* [Data section]:
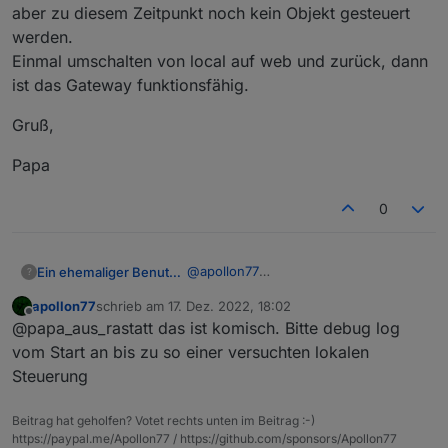
aber zu diesem Zeitpunkt noch kein Objekt gesteuert
werden.
Einmal umschalten von local auf web und zurück, dann
ist das Gateway funktionsfähig.
Gruß,
Papa
0
@
apollon77
Ein ehemaliger Benutzer
?
@
marcus-0
apollon77
schrieb am
17. Dez. 2022, 18:02
Ich muss noch einen kleinen Bug
zuletzt editiert von
Offline
@papa_aus_rastatt das ist komisch. Bitte debug log
melden. Wenn die Instanz gestartet
wird, meldet er zwar, dass das
Gruß,
vom Start an bis zu so einer versuchten lokalen
Zigbee-Gateway auf local
Steuerung
eingebunden ist, es kann aber zu
Papa
diesem Zeitpunkt noch kein Objekt
Beitrag hat geholfen? Votet rechts unten im Beitrag :-)
gesteuert werden.
https://paypal.me/Apollon77 / https://github.com/sponsors/Apollon77
Einmal umschalten von local auf web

* [Your task]: Report all lines above with "noch".

* [Task result]:
aber zu diesem Zeitpunkt noch kein Objekt gesteuert
Ich muss noch einen kleinen Bug
diesem Zeitpunkt noch kein Objekt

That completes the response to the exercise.